Soğuk Savaş sırasında Sovyet tasarımcıları ABD uçak gemileriyle savaşmak için bir yol geliştirmeye çalıştı. İlginç bir proje, bir gemi ve bir uçağın yeteneklerini birleştiren "Lun" etkisi. Amerikan askeri uzmanları dış ve etkileyici performans özellikleri için "Hazar canavarı" olarak nitelendirdiler. Perdenin uzunluğu 75 m, yüksekliği - 20 m, 500 km / s hıza ulaşabiliyordu.
"Lun" hedefine çok düşük bir irtifada ulaşabilir ve bu da düzenli hava savunma silahları tarafından fark edilmemesine izin verir. Yaklaşım 7-20 m yükseklikte yapıldı Bir ekranoplan altı teçhizattan oluşan bir volkanik Mosquito füzesi yapabilir (patlayıcı kütle her biri 150 kg'dır). Mühimmatın yarısından daha azı bir uçak gemisini imha etmek için yeterliydi. Ancak SSCB'de projenin gelişimi için finansal bir fırsat yoktu, bu yüzden tek ekranoplan güvensizdi.
Avcı Su-47 Berkut
Bu uçak ilk 1997'de uçtu. Kendine özgü bir özelliğe sahiptir - geriye doğru süpürülmüş kanat. Bu, düşük hızlı uçuş sırasında (yakın hava savaşında kritik derecede önemli olan) avcı uçağının kontrol edilebilirliğini ve ayrıca kalkış ve iniş özelliklerini arttırmayı mümkün kılmıştır. Ayrıca, radar saptama olasılığını en aza indirmek ve uçağın aerodinamiğini iyileştirmek mümkündü.

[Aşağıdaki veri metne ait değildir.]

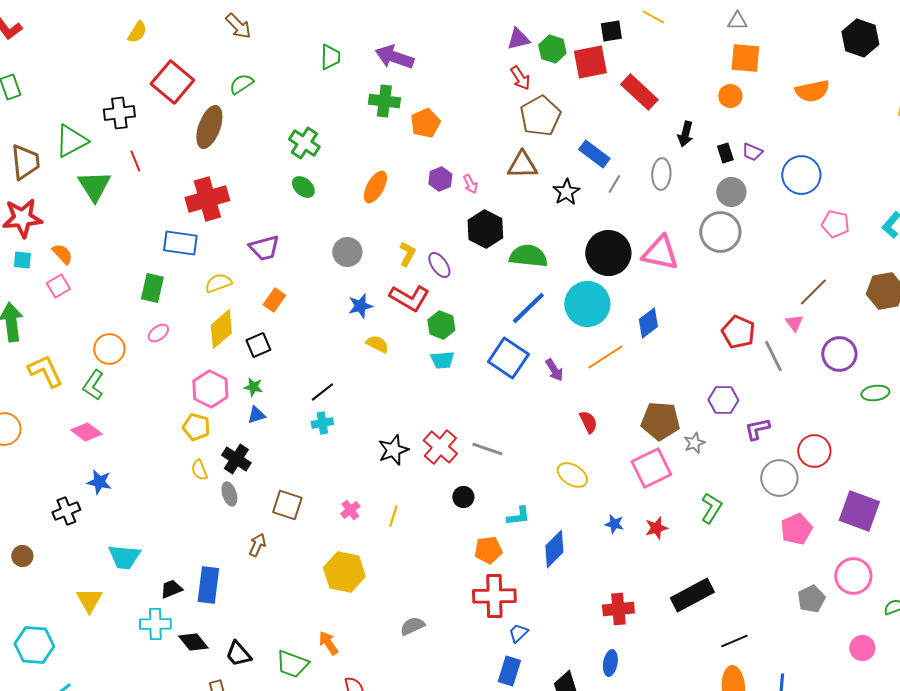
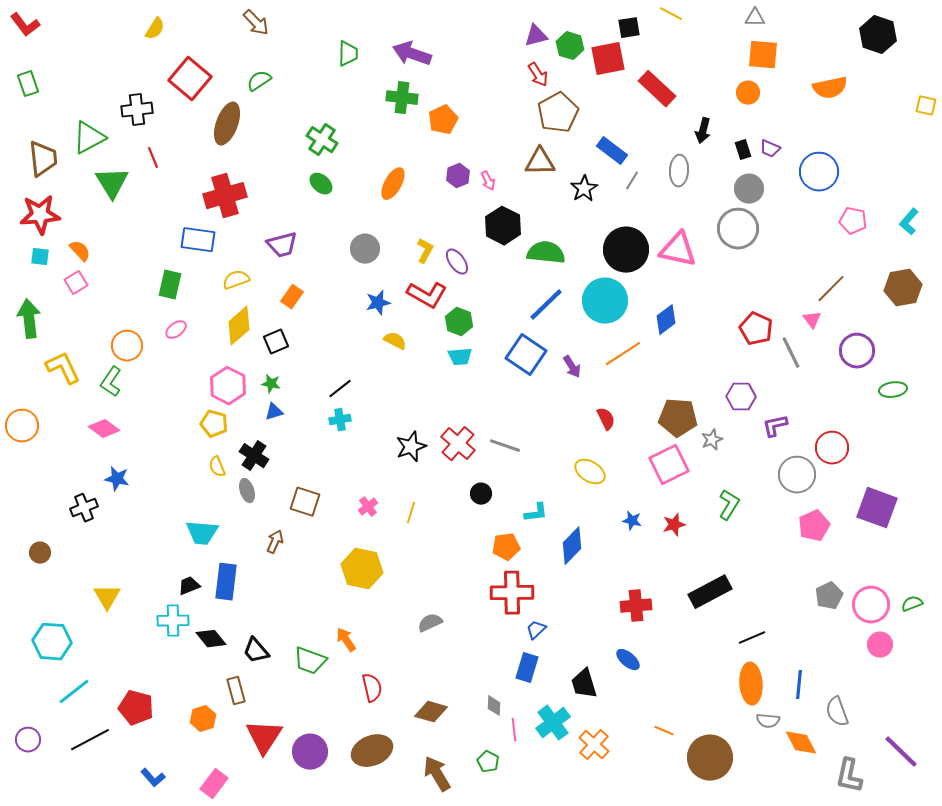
cyan trapezoid: (124, 557) -> (202, 533), moved
pink circle: (853, 576) -> (871, 605), moved
blue ellipse: (610, 663) -> (628, 660), turned -60

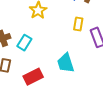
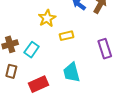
yellow rectangle: (78, 24) -> (67, 36), moved, turned 64

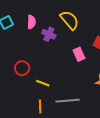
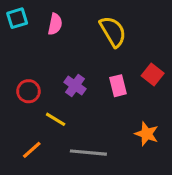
purple cross: (49, 34) -> (75, 86), moved
orange line: (40, 106) -> (32, 150), moved, turned 40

Böyle bir kanadın üretimi için, karbon bazlı oldukça pahalı malzemeler kullanılmıştır. Para sadece bir prototip oluşturmak için yeterliydi ve seri üretimin kurulması mümkün değildi. Uçağın tek kopyası müzede. Gromov. Prototipin yaratılmasıyla edinilen deneyim T-50 savaşçılarında kullanıldı.
Nesne 640 "Kara Kartal"
Ana muharebe tankı "Kara Kartal" ın gelişimi 1990'larda ulaştırma mühendisliği tasarım bürosunda başladı. Prototip ilk olarak 1997 yılında tanıtıldı. Savaş aracı, karayolunda 80 km / s hıza ulaşmasını sağlayan güçlü bir gaz türbini motoru kullandı. Kara Kartal üzerine otomatik yükleme sistemi olan 125 mm'lik düz bir silah yerleştirildi. Kabin, 2 pozisyonlu ayarlanabilir koltuklarla donatıldı: kamp ve savaş. Savaş modunda, koltuk, taretin altındadır ve bu da mürettebatın kuleye çarpması durumunda hayatta kalma şansını arttırmıştır.
Nesne 640, henüz seri üretime ulaşmamış tek bir kopyada yaratıldı. Savunma Bakanlığının, T-72 ve T-80’i yükseltmeyi tercih ederek bu savaş aracı kavramını onaylamadığı düşünülüyor. Gelişimin bazı teknik çözümleri Armata projesinde yer almaktadır.
MiG - 105.11
Soğuk Savaş sırasında, ABD ve Sovyetler Birliği, özellikle de yörüngeci bombardıman olarak kullanmayı planlayan uzay uçakları konseptini geliştirdi. ABD'de bir prototip X-20 Dyna Soar ve SSCB - MiG -105.11'de “bast” lakabını alan bir albüm oluşturmak mümkündü. Yörüngeye fırlatılması için kıtalararası bir balistik füze R-7 kullanmaları bekleniyordu.
İlk uçuşlar başarılı olamadı ve uçak hasar gördü. Sonuç olarak, proje yüksek maliyeti nedeniyle kapatıldı. Tek MiG - 105.11 şimdi Monino Havacılık Müzesi'nde.